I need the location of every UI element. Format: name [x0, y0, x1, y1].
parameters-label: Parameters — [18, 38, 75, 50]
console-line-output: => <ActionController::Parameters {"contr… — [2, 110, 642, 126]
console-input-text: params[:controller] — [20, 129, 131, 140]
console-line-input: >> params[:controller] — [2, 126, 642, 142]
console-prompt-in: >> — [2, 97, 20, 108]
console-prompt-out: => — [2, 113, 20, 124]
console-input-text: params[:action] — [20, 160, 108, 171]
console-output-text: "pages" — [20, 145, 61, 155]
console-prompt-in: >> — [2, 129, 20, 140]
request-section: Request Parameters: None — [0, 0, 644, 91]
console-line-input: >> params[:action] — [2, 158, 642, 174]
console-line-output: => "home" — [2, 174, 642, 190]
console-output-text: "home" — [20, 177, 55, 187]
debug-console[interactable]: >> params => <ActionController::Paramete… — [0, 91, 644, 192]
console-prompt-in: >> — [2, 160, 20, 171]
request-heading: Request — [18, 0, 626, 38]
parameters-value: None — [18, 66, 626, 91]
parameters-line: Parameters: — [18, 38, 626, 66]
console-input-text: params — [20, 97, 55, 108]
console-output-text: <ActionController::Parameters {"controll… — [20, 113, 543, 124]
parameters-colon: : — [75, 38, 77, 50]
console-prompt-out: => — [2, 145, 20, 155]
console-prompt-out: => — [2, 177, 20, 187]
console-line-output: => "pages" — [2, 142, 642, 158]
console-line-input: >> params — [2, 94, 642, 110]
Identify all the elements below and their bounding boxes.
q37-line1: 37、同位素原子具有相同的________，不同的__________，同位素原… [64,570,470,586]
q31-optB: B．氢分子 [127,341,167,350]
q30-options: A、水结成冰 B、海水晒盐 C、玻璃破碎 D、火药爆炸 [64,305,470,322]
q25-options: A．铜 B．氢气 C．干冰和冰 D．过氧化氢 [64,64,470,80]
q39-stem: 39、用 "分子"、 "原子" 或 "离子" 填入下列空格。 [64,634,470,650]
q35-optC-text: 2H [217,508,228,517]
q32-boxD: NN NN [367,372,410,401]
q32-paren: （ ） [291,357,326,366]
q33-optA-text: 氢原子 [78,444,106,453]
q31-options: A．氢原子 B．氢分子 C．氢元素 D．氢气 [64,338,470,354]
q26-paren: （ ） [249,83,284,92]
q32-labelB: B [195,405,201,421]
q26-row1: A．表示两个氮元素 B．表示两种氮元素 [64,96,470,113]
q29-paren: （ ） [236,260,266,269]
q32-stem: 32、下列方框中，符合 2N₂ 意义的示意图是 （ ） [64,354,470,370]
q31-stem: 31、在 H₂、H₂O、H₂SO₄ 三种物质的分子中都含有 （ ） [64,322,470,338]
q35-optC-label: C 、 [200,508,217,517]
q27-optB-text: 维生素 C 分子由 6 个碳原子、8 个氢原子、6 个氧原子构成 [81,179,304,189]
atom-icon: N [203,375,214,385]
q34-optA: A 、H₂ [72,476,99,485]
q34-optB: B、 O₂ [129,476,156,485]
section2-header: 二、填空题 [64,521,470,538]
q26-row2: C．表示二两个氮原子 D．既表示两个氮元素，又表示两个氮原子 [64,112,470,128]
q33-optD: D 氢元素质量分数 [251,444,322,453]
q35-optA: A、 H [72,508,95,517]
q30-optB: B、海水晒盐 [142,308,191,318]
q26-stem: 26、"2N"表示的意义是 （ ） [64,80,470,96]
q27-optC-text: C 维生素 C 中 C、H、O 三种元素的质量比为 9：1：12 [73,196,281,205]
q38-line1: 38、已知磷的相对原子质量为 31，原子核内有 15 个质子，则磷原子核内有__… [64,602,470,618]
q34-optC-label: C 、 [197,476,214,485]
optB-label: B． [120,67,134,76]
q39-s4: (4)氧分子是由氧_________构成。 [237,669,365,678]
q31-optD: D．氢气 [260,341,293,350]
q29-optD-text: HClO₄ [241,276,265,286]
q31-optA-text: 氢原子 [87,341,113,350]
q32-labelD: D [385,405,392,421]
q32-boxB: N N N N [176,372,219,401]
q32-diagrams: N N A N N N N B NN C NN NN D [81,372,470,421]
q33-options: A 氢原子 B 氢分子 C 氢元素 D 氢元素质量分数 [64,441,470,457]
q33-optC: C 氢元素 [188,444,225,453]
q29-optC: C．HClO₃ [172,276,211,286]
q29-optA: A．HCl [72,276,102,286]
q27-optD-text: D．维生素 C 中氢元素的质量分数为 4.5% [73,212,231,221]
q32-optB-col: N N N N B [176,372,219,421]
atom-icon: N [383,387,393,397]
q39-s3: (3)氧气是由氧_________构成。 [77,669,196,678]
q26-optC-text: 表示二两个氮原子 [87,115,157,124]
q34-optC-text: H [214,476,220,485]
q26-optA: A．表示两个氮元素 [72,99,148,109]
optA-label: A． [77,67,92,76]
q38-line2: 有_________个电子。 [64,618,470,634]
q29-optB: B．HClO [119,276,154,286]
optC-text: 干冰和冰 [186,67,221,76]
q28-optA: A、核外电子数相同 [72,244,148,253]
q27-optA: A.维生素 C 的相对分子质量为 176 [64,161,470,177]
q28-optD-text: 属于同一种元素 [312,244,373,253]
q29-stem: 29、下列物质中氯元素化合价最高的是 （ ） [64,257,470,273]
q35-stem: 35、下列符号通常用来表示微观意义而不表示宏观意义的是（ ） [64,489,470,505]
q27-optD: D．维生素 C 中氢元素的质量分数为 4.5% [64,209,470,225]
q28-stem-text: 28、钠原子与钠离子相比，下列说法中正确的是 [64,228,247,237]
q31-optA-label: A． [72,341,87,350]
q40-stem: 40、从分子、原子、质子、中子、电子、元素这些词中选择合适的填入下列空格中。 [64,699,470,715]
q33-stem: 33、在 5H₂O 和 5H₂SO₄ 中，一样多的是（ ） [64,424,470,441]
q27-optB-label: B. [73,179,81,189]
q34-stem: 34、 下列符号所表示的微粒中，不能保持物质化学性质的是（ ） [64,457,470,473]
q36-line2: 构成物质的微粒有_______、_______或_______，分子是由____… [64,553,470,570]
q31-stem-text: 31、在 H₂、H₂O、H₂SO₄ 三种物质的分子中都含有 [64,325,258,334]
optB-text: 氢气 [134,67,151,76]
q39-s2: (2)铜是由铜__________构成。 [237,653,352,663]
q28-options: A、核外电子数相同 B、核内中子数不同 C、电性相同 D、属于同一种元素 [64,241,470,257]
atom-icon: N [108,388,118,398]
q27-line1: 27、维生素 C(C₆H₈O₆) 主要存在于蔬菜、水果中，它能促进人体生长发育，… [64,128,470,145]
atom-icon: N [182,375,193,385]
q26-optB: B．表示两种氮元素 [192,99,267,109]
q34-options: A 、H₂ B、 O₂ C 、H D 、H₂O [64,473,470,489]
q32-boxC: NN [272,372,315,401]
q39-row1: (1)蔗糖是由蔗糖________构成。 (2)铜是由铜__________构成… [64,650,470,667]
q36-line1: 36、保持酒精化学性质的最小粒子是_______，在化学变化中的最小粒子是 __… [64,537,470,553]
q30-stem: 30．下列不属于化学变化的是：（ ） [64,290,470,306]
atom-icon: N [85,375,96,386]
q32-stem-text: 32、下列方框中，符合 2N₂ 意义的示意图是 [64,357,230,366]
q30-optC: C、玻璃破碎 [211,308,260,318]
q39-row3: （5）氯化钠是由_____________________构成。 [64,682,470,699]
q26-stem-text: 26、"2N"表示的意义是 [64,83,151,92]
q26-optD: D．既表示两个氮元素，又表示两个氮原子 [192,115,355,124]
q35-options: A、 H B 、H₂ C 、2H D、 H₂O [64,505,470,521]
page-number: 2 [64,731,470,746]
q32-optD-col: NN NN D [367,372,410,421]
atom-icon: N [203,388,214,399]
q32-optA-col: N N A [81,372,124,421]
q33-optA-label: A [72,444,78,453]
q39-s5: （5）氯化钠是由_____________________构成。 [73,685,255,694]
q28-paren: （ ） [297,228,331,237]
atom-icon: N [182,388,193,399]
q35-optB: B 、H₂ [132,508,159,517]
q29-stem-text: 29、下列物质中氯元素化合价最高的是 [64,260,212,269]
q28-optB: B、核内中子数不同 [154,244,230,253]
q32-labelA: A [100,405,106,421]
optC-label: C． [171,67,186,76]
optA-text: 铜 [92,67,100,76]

*What you are asked to do*
Extract every line containing the string "中氢元素的质量分数为" from the data above.

*Answer to this task*
q27-optD-text: D．维生素 C 中氢元素的质量分数为 4.5% [73,212,231,221]
q27-optD: D．维生素 C 中氢元素的质量分数为 4.5% [64,209,470,225]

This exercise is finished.